JavaFX 9 features were centered on extracting some useful private APIs from the JavaFX code to make these APIs public:

- JEP 253: Prepare JavaFX UI Controls and CSS APIs for Modularization

Oracle announced their intention to stop bundling JavaFX in their build of JDK 11 and later. It is no longer bundled with the latest version.

JavaFX 11 was first shipped in September 2018.

- JavaFX 11.0.2 is the latest public release of JavaFX 11.
- JavaFX 11.0.16 is the latest release of JavaFX 11 for those with a long-term support contract.
- MathML support
- FX Robot API

JavaFX 12 was first shipped in March 2019.

- JavaFX 12.0.1.
- Support for mouse forward/back buttons
- New protected VirtualFlow methods for subclassing

JavaFX 13 shipped in September 2019.

- Support for e-paper displays
- Support for native media rendering, through WritableImages backed by NIO ByteBuffers

JavaFX 14 was released in March 2020.

- Tab size property for Text and TextFlow
- Support for HTTP/2 in WebView

JavaFX 15 was released in September 2020.

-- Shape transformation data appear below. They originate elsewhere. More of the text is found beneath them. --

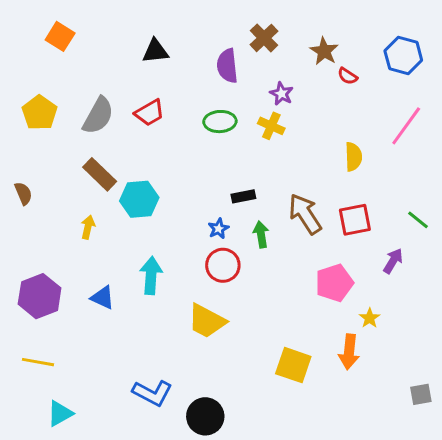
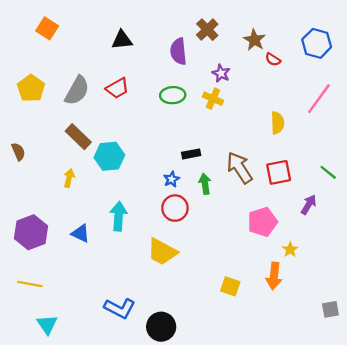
yellow square: (293, 365) -> (230, 286), size x0.7
cyan triangle: (60, 413) -> (47, 324), turned -35

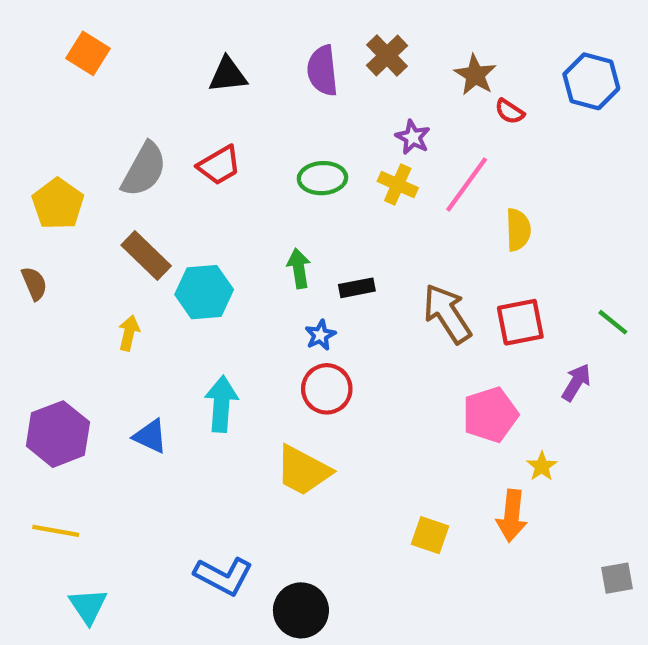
purple semicircle: (178, 51) -> (322, 71), moved
yellow pentagon: (31, 88) -> (58, 204), moved
pink line: (319, 99) -> (467, 185), moved
green arrow: (205, 184) -> (299, 268), moved

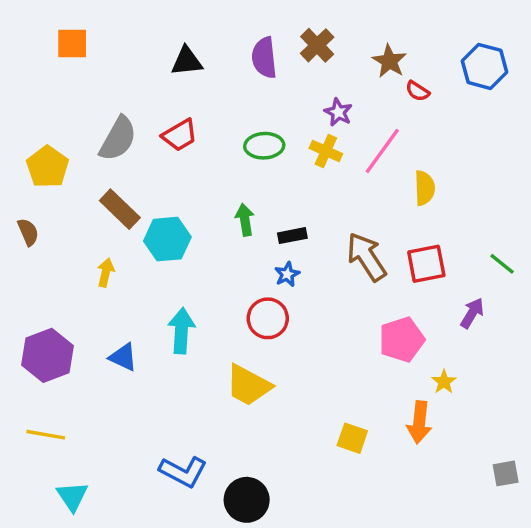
orange square: (88, 53) -> (72, 44), turned -32
blue star: (320, 335) -> (287, 274), moved

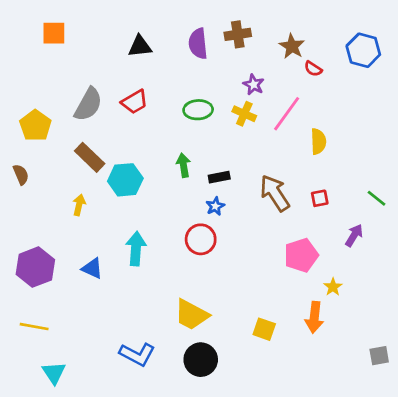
brown cross: (317, 45) -> (238, 34), turned 35
red square: (426, 264) -> (320, 198), size x0.6
yellow trapezoid: (248, 385) -> (191, 315), moved
black circle: (247, 500) -> (201, 360), moved

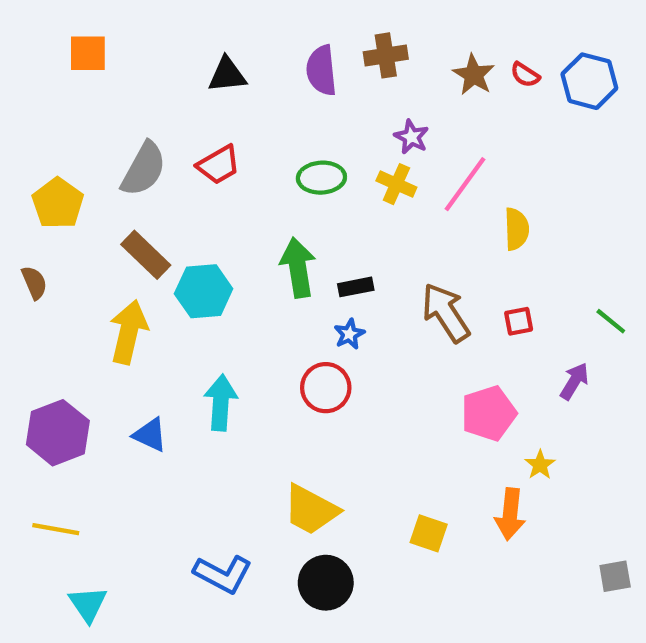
red semicircle: (313, 69) -> (525, 75), moved
green arrow: (184, 165) -> (298, 268), size x1.5
yellow arrow: (79, 205) -> (129, 332), size x1.8

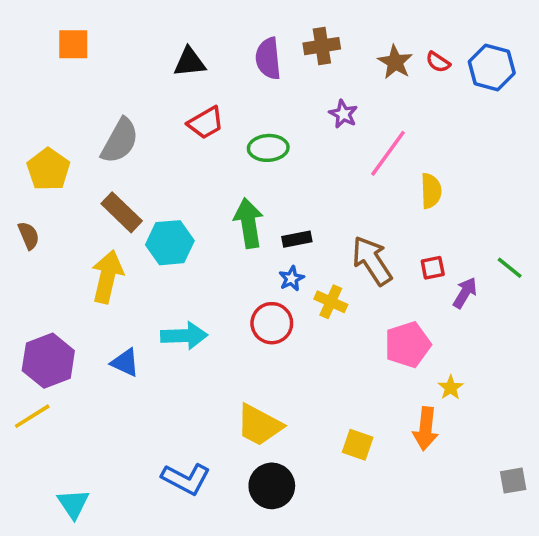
red trapezoid: (219, 165) -> (206, 123), moved
yellow cross: (396, 184) -> (331, 302), moved
purple arrow: (574, 381) -> (465, 293), moved
cyan arrow: (221, 403) -> (184, 336), turned 84
yellow line: (56, 529) -> (32, 416), moved, turned -42

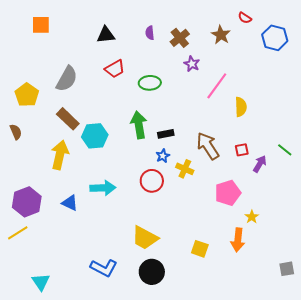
brown cross: (322, 46) -> (180, 38), moved, turned -30
purple semicircle: (268, 59) -> (150, 33), size x0.6
red semicircle: (438, 62) -> (245, 18), moved

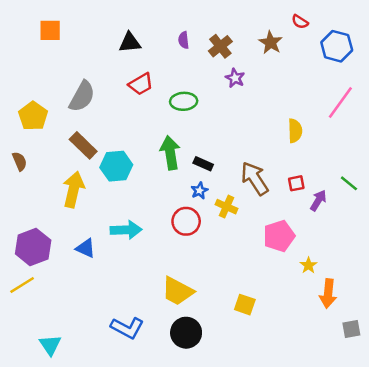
pink line: (217, 86) -> (340, 103), moved
black rectangle: (166, 134) -> (203, 164), turned 35
orange arrow: (238, 240) -> (328, 294), moved

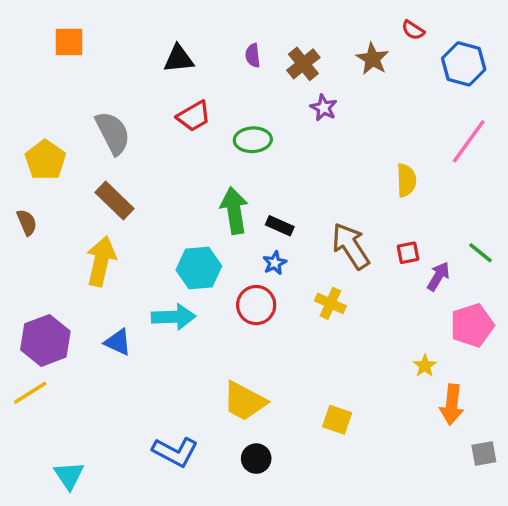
gray semicircle: (82, 96) -> (113, 133), turned -56
cyan hexagon: (116, 166) -> (199, 268), moved
yellow cross: (226, 207) -> (330, 303), moved
pink pentagon: (279, 236) -> (472, 325), moved
black circle: (186, 333) -> (256, 459), size x0.7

- Support for e-paper displays on i.MX6 devices

JavaFX 16 was released in March 2021.

JavaFX 17 was released in September 2021. Highlights:

- 3D SpotLight type
- Load images and stylesheets from inline data-URIs
- Print to files
- Query states of CAPS LOCK and NUM LOCK keys
- Support for multiple screens in the window toolkit for embedded platforms

JavaFX 18 was released in March 2022. Highlights:

- Support for the H.265/HEVC media codec in the video player
- 3D DirectionalLight type
- Transparent backgrounds in WebView
- Set the "managed" property of nodes from CSS
- Factory methods for Border and Background

JavaFX 19 was released in September 2022. Highlights:

- Support for the H.265/HEVC HTTP Live Streaming in the video player
- Fluent bindings with lambdas: map, flatMap and orElse
- :focus-visibile and :focus-within CSS pseudo-classes

JavaFX 20 was released in March 2023. Highlights:

- Constrained resize policies for TableView and TreeTableView
- Improved lifecycle of UI controls skins (Skin::install)
- A simplified and deterministic way to manage listeners (ObservableValue::when)

=== Early releases ===

JavaFX Script, the scripting component of JavaFX, began life as a project by Chris Oliver called F3.

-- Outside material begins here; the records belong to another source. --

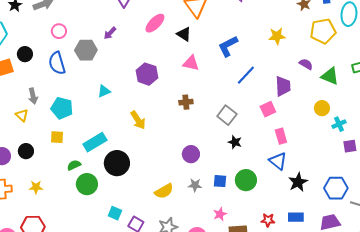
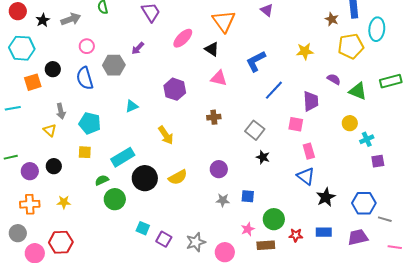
pink square: (268, 109) -> (296, 124), turned 35
green circle: (246, 180) -> (274, 219), moved
yellow semicircle: (164, 191) -> (178, 177), moved

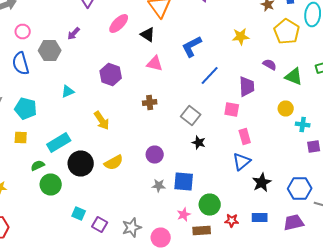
yellow pentagon: (351, 46) -> (287, 32), turned -30
cyan cross: (367, 139) -> (303, 124), turned 32
blue triangle: (306, 176) -> (242, 162), turned 42
blue square: (248, 196) -> (184, 182), size x1.5

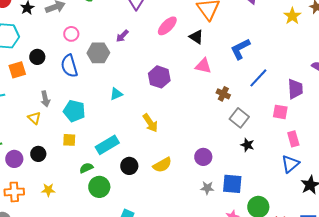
yellow star: (241, 36) -> (292, 16), moved, turned -30
brown cross: (150, 102) -> (223, 94), moved, turned 32
black circle: (81, 164) -> (129, 166), size x0.7

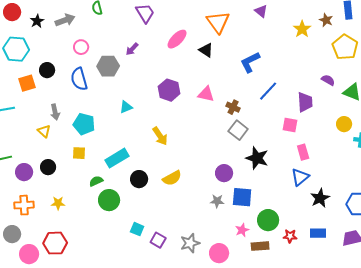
pink triangle: (203, 66) -> (206, 94), moved
gray square: (239, 118) -> (238, 130), moved
black star: (247, 145) -> (257, 158), size x1.6
purple circle: (203, 157) -> (224, 173), moved

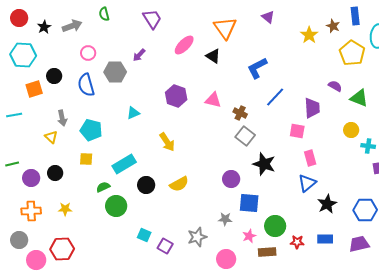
gray star: (217, 201) -> (225, 219), moved
gray star: (190, 243) -> (197, 237), moved

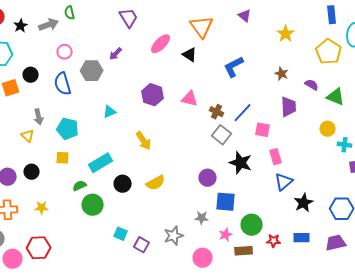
green semicircle: (104, 14) -> (70, 13), moved
brown star: (333, 26) -> (282, 74), moved
blue line: (275, 97) -> (243, 113), moved
pink square: (297, 131) -> (263, 130), moved
pink rectangle: (310, 158) -> (276, 157), moved

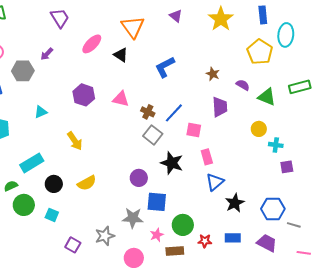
yellow star: (286, 34) -> (221, 19), moved, size x1.4
gray star: (202, 218) -> (133, 218), size x1.5
cyan square: (121, 234) -> (52, 215), moved
purple trapezoid: (336, 243) -> (267, 243), turned 40

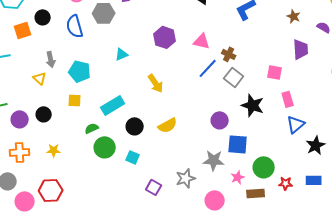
blue line: (174, 113) -> (208, 68), moved

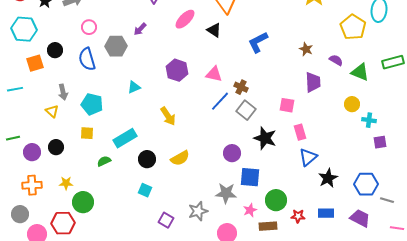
green circle: (105, 147) -> (83, 202), moved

Sun Microsystems first announced JavaFX at the JavaOne Worldwide Java Developer conference in May 2007.

In May 2008 Sun Microsystems announced plans to deliver JavaFX for the browser and desktop by the third quarter of 2008, and JavaFX for mobile devices in the second quarter of 2009. Sun also announced a multi-year agreement with On2 Technologies to bring comprehensive video capabilities to the JavaFX product family using the company's TrueMotion Video codec. Since end of July 2008, developers could download a preview of the JavaFX SDK for Windows and Macintosh, as well as the JavaFX plugin for NetBeans 6.1.

Major releases since JavaFX 1.1 have a release name based on a street or neighborhood in San Francisco. Update releases typically do not have a release name.

On December 4, 2008, Sun released JavaFX 1.0.2.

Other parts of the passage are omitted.